*** Block opens ***

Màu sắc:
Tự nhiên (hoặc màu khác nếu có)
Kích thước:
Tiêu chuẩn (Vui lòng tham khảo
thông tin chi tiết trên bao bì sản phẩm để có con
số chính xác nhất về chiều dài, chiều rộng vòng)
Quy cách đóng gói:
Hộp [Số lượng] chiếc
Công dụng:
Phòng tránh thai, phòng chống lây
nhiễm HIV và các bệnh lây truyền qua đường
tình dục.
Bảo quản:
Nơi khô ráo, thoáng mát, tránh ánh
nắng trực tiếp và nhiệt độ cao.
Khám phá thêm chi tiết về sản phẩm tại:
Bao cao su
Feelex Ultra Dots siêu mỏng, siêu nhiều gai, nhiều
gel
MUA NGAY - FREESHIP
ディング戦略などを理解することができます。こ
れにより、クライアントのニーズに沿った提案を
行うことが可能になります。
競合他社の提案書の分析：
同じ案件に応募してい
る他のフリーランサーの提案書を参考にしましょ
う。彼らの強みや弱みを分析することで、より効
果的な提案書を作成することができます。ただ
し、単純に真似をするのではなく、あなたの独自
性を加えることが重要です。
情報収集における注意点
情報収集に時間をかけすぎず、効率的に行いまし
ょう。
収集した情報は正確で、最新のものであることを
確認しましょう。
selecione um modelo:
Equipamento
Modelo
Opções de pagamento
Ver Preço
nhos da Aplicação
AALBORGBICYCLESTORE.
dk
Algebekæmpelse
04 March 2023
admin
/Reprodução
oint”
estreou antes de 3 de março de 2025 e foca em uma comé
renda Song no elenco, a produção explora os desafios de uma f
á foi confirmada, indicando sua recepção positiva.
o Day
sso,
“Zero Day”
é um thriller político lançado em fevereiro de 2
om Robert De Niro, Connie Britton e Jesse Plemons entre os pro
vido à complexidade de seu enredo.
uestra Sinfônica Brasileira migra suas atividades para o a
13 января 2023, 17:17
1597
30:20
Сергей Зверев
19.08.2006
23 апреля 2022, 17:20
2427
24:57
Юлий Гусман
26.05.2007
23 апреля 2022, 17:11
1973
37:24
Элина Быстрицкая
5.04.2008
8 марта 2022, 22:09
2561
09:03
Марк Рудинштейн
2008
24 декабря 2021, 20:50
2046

*** Block closes ***

## TASK DESCRIPTION
Check each line of the material for the word "апреля". Copy the ones that have it.

## ANSWER TO THE EXERCISE
23 апреля 2022, 17:20
23 апреля 2022, 17:11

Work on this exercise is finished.